In re Paplauskas

Brief Details

Author
Paul Avelar
Managing Attorney of the Arizona Office
Date Filed
10/19/2018
Current Court
Supreme Court of the State of Rhode Island and Providence Plantations

IJ filed an amicus brief in the Rhode Island Supreme Court which was considering recommendations from its Unauthorized Practice of Law Committee in three consolidated cases. Those cases involved non-attorneys’ role in real estate closings and the Committee’s recommendations that the Court treat conducting a title examination to determine the marketability of title, conducting a real estate closing, and drafting certain real estate-transaction related documents as the “practice of law” such that non-attorneys would be prohibited from doing those things, even though Rhode Island statutory law allows certain non-attorneys to engage in those activities.

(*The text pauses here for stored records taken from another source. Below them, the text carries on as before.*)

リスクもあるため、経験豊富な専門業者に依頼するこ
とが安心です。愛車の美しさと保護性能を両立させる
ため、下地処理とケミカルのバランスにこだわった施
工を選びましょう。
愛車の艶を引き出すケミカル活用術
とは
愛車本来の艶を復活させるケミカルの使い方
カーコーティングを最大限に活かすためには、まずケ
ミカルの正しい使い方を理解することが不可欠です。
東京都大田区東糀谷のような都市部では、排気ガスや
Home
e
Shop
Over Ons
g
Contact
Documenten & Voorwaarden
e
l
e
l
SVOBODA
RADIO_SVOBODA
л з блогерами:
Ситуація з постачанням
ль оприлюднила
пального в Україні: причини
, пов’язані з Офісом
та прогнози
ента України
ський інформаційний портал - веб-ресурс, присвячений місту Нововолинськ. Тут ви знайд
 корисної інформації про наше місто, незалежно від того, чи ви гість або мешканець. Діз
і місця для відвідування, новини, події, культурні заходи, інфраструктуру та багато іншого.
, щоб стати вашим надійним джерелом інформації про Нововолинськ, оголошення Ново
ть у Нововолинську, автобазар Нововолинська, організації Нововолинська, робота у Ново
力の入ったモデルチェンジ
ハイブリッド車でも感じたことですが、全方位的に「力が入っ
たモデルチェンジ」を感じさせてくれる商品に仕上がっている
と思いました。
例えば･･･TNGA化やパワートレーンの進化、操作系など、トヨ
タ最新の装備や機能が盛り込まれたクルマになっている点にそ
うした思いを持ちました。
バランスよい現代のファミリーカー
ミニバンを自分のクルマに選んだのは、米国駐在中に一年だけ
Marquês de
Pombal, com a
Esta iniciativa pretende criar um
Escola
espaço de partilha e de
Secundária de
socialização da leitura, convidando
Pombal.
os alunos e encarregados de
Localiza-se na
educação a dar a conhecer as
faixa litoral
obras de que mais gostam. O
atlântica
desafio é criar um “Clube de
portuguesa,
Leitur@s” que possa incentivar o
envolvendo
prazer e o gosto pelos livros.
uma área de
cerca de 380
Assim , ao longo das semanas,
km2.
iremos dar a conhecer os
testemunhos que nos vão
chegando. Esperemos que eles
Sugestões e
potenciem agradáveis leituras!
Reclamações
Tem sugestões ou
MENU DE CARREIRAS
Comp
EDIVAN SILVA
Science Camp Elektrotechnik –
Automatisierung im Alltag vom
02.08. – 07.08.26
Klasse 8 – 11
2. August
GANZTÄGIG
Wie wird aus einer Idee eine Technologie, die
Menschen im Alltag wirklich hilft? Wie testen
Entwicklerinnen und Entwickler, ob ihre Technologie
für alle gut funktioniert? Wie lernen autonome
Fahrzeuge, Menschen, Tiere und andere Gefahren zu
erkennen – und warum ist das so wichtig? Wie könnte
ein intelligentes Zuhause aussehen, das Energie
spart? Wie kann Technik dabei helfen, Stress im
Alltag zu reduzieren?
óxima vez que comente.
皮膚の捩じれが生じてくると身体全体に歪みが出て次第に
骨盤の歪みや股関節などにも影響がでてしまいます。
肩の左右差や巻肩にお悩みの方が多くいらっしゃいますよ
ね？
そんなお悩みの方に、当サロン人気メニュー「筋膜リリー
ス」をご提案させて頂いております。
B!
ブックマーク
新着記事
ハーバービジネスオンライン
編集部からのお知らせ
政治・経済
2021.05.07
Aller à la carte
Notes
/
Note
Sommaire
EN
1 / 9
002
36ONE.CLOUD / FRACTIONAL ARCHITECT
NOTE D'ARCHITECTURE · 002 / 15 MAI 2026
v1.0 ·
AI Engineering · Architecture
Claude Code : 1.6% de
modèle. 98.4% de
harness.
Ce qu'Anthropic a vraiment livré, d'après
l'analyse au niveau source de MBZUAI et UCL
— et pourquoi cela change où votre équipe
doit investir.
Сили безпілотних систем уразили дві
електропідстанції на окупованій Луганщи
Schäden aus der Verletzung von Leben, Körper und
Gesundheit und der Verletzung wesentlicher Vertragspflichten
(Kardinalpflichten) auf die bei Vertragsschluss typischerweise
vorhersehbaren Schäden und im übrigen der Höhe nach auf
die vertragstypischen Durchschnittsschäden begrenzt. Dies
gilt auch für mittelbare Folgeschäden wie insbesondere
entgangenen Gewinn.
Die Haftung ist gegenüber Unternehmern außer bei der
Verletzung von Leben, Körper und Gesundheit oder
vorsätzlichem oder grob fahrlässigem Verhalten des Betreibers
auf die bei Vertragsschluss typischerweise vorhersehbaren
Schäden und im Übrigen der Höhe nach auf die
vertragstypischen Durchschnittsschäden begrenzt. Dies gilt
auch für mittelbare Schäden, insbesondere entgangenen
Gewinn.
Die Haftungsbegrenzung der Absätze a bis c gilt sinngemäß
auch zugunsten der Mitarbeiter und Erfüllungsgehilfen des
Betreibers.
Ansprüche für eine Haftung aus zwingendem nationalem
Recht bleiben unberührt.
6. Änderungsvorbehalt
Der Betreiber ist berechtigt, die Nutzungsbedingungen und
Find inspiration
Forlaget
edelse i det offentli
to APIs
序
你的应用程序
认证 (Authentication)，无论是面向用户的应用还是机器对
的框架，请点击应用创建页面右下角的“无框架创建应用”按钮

IJ’s brief argues that the Committee’s recommendations had to be rejected because they would violate both the Rhode Island Constitution’s protections for economic liberty and the U.S. Constitution’s protection for free speech. On economic liberty, the brief notes the Rhode Island Constitution’s meaningful protections for economic liberty, the lack of any evidence of consumer harm (even though non-lawyers have long provided these services, including in Rhode Island), the harm to consumers from restricting who can provide these services, and the regulatory capture threat from the Committee’s almost-entirely-attorneys membership. On free speech, the brief notes that some of the Committee recommendations are to regulate pure speech and that speech regulated by state practice of law regulations is still protected by the First Amendment.